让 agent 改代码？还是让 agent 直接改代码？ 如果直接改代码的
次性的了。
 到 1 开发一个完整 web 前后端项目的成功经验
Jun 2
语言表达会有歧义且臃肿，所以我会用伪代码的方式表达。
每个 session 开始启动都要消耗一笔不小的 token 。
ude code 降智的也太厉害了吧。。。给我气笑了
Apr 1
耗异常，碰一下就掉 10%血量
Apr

■ Description of the task: Print the lines of the material, exactly and only, from the line that contains "语言表达会有歧义且臃肿，所以我会用伪代码的方式表达。" down to and including the final line.

■ Task answer:
语言表达会有歧义且臃肿，所以我会用伪代码的方式表达。
每个 session 开始启动都要消耗一笔不小的 token 。
ude code 降智的也太厉害了吧。。。给我气笑了
Apr 1
耗异常，碰一下就掉 10%血量
Apr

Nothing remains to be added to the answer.